Edwards points out still another reason to keep mowing in your revenue stream. “One of the reasons we continue to mow is because we’re looking ahead to someday getting out, selling the operation.”

“With landscape or irrigation installation, you don’t have that revenue from recurring contracts, so your company won’t be valued as highly. Those maintenance contracts add a lot of dollar value for a potential buyer.”

It makes money when it’s done right

Make no mistake—there is good money to be made mowing lawns. If you’re doing it and not making enough, it may be time to take a closer look at what you’re doing.

Haskett says that you need to look at it from ‘the mower deck level.’ Are you using the largest size deck you can get away with on the properties you mow, and still get a nicely striped result?

“I see a lot of contractors who are using smaller mowers than they could,” he said. “The wider the deck, the more square feet per hour you can produce.”

Taking a close look at how you’re mowing may reveal little inefficiencies that are hemorrhaging profits.

To eliminate these, Haskett teaches his consulting clients about ‘job sequencing.’ It’s a bit like choreography. For instance, say your crew is string trimming the turf areas that the mowers can’t get to, all the little nooks and crannies on the edges. Very often, Haskett observes that crew members trim before the mowing gets done, then backtrack and finish off the areas that the mower missed.

To sequence this job correctly, the crew members using the string trimmers should be following behind the mowers. Otherwise, they’re trimming twice. There are many other time-wasters and duplications of effort like that that’ll jump right out at you, once you start looking for them.

‘Outsourcing’ has become a dirty word, but it can put money in your pockets when it comes to commercial maintenance and mowing contracts. Haskett points out that most companies and institutions seldom have in-house groundskeeping staffs anymore.
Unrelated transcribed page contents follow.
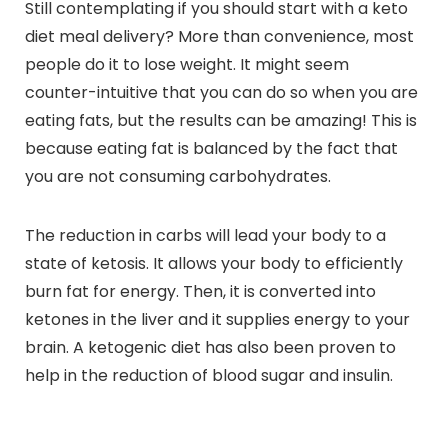
Still contemplating if you should start with a keto
diet meal delivery? More than convenience, most
people do it to lose weight. It might seem
counter-intuitive that you can do so when you are
eating fats, but the results can be amazing! This is
because eating fat is balanced by the fact that
you are not consuming carbohydrates.
The reduction in carbs will lead your body to a
state of ketosis. It allows your body to efficiently
burn fat for energy. Then, it is converted into
ketones in the liver and it supplies energy to your
brain. A ketogenic diet has also been proven to
help in the reduction of blood sugar and insulin.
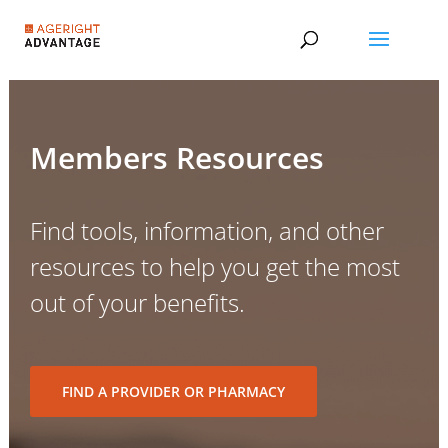
Members Resources
Find tools, information, and other
resources to help you get the most
out of your benefits.
FIND A PROVIDER OR PHARMACY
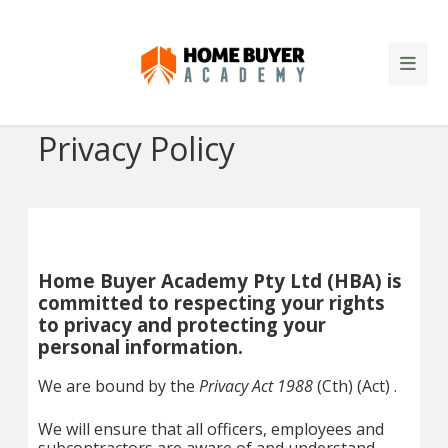
Privacy Policy
Home Buyer Academy Pty Ltd (HBA) is
committed to respecting your rights
to privacy and protecting your
personal information.
We are bound by the
Privacy Act 1988
(Cth) (Act) .
We will ensure that all officers, employees and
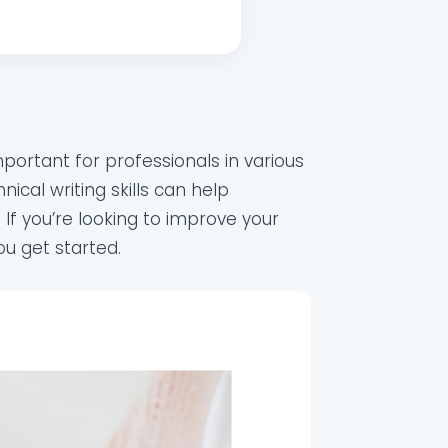
important for professionals in various
ical writing skills can help
 If you’re looking to improve your
ou get started.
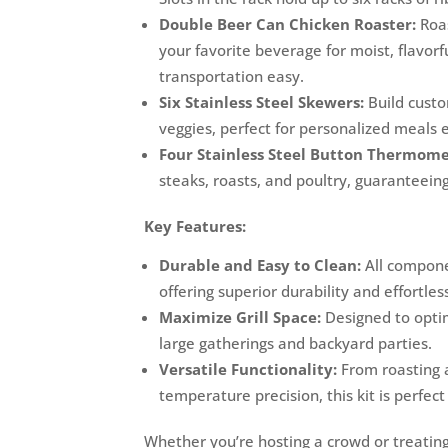
Double Beer Can Chicken Roaster:
Roas
your favorite beverage for moist, flavor
transportation easy.
Six Stainless Steel Skewers:
Build cust
veggies, perfect for personalized meals e
Four Stainless Steel Button Thermome
steaks, roasts, and poultry, guaranteeing
Key Features:
Durable and Easy to Clean:
All componen
offering superior durability and effortles
Maximize Grill Space:
Designed to optim
large gatherings and backyard parties.
Versatile Functionality:
From roasting a
temperature precision, this kit is perfect
Whether you’re hosting a crowd or treating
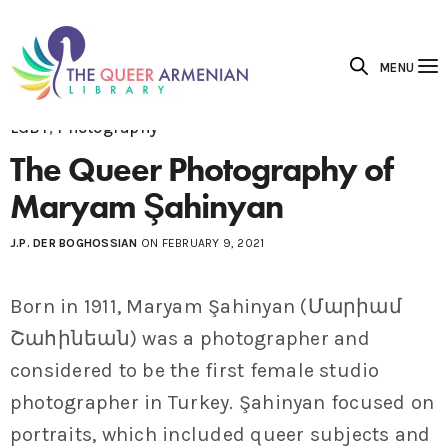
MENU
LGBT
,
Photography
The Queer Photography of
Maryam Şahinyan
J.P. DER BOGHOSSIAN
ON FEBRUARY 9, 2021
Born in 1911, Maryam Şahinyan (Մարիամ
Շահինեան) was a photographer and
considered to be the first female studio
photographer in Turkey. Şahinyan focused on
portraits, which included queer subjects and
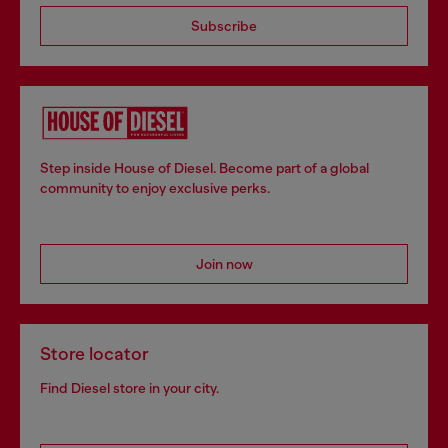
Subscribe
Step inside House of Diesel. Become part of a global
community to enjoy exclusive perks.
Join now
Store locator
Find Diesel store in your city.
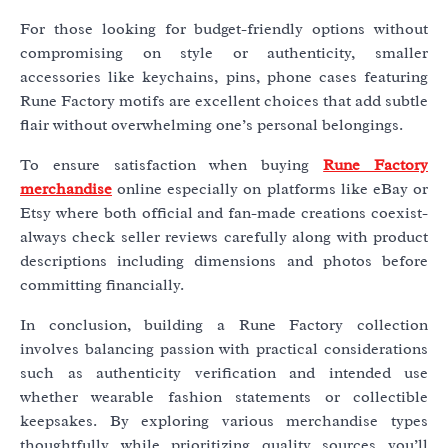
For those looking for budget-friendly options without
compromising on style or authenticity, smaller
accessories like keychains, pins, phone cases featuring
Rune Factory motifs are excellent choices that add subtle
flair without overwhelming one’s personal belongings.
To ensure satisfaction when buying
Rune Factory
merchandise
online especially on platforms like eBay or
Etsy where both official and fan-made creations coexist-
always check seller reviews carefully along with product
descriptions including dimensions and photos before
committing financially.
In conclusion, building a Rune Factory collection
involves balancing passion with practical considerations
such as authenticity verification and intended use
whether wearable fashion statements or collectible
keepsakes. By exploring various merchandise types
thoughtfully while prioritizing quality sources you’ll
Landscape maintenance and mowing is hired out, as are janitorial and other services. It’s cheaper and easier to let someone else buy and maintain the expensive equipment and hire, fire, pay and insure personnel. That ‘someone else’ could be you.

To keep his mowing operation profitable, Zeppa specializes in working in a certain area of town. This cuts down on ‘windshield time,’ the number of minutes wasted driving from one job to the next. “If a job doesn’t fit into our route, we don’t take it,” he said.

He also makes an effort to mow as many yards as possible on a given street. “We want to go to a neighborhood, put the tailgate down once, and mow five or six properties in a row. Or to an HOA, where we’ll mow the front entrance, then cut 20 or 30 of their lawns. That’s how we make money mowing, by maximizing our billable time.”

There’s still gold in them thar lawns; all you have to do is gather it. Do it efficiently, with smart planning, and it can make your company’s revenue stream gleam with bright nuggets of profit.